User studies and risks for research libraries?

This is the first in a series of posts that synthesize conclusions of published user studies about desires and needs for research support. I’ve collected quite a stack of them. For the past three years I’ve been reading up on what academics themselves say about all this. Along the way, I’ve also gathered studies that include administrators and librarians. When the latest Ithaka US and UK faculty surveys came out this spring[1], I integrated their findings into my growing pile of evidence.

The cumulative effect is rather foreboding. Academic libraries appear to be somewhat out of touch with the needs of researchers. This shouldn’t be a surprise. The typical library often does not provide the support that researchers need to do their research. As a result, researchers report not being as well-served as they should be, and in their eyes academic libraries are losing relevance.

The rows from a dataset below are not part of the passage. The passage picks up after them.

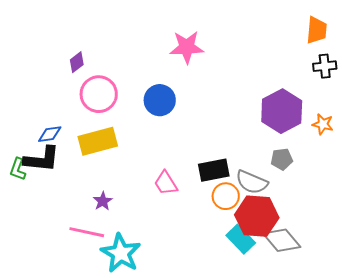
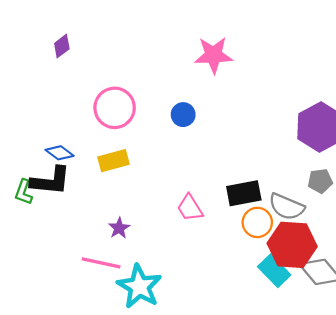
purple diamond: (77, 62) -> (62, 46), moved
blue circle: (160, 100) -> (183, 115), size x0.7
blue diamond: (50, 134) -> (60, 153), turned 45
yellow rectangle: (98, 141) -> (113, 161), size x0.7

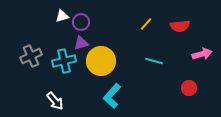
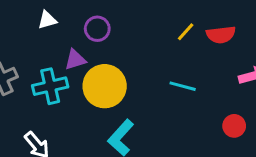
purple circle: (81, 22) -> (97, 29), moved
yellow line: (146, 24) -> (186, 32), moved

Today’s synthesis introduces user studies about risks for research libraries, especially the risk of doing nothing. In separate future posts I’ll focus on what researchers themselves say. If I get ambitious, I may delve into to user studies with university administrators and – last but not least – librarians.

Why user studies?

Many leaders of research libraries are concerned that their institutions have become less relevant to faculty members and academics, whether due to advances in technology, success in licensing journals, or over-investment in teaching services for undergraduates at the expense of research. In the current context of disintermediation of libraries – combined with constraints on funding – administrators at research-intensive universities perceive that libraries are presently at risk. Internationally, significant attention has been given to demonstrating the value and ‘business’ of libraries to universities and funding agencies. Managing research information – whether research data, articles, or administrative information about researchers and their work – has recently become a strategy for libraries to weave themselves into the fabric of the research lifecycle, in order to demonstrate their value and mitigate risk of losing relevance and funding.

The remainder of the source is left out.